Superimposing a set of shapes
[edit]We showed how to superimpose two shapes. The same method can be applied to superimpose a set of three or more shapes, as far as the above mentioned reference orientation is used for all of them. However, Generalized Procrustes analysis provides a better method to achieve this goal.
Generalized Procrustes analysis (GPA)
[edit]GPA applies the Procrustes analysis method to optimally superimpose a set of objects, instead of superimposing them to an arbitrarily selected shape.
Generalized and ordinary Procrustes analysis differ only in their determination of a reference orientation for the objects, which in the former technique is optimally determined, and in the latter one is arbitrarily selected. Scaling and translation are performed the same way by both techniques. When only two shapes are compared, GPA is equivalent to ordinary Procrustes analysis.

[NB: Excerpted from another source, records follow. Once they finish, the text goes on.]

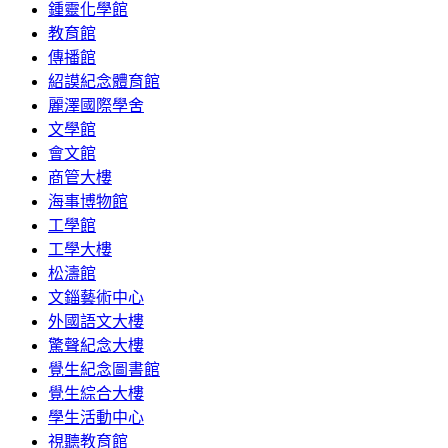
鍾靈化學館
教育館
傳播館
紹謨紀念體育館
麗澤國際學舍
文學館
會文館
商管大樓
海事博物館
工學館
工學大樓
松濤館
文錙藝術中心
外國語文大樓
驚聲紀念大樓
覺生紀念圖書館
覺生綜合大樓
學生活動中心
視聽教育館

The algorithm outline is the following:
- arbitrarily choose a reference shape (typically by selecting it among the available instances)
- superimpose all instances to current reference shape
- compute the mean shape of the current set of superimposed shapes
- if the Procrustes distance between mean and reference shape is above a threshold, set reference to mean shape and continue to step 2.
Variations
[edit]There are many ways of representing the shape of an object. The shape of an object can be considered as a member of an equivalence class formed by taking the set of all sets of k points in n dimensions, that is Rkn and factoring out the set of all translations, rotations and scalings. A particular representation of shape is found by choosing a particular representation of the equivalence class. This will give a manifold of dimension kn-4. Procrustes is one method of doing this with particular statistical justification.
Bookstein obtains a representation of shape by fixing the position of two points called the bases line. One point will be fixed at the origin and the other at (1,0) the remaining points form the Bookstein coordinates.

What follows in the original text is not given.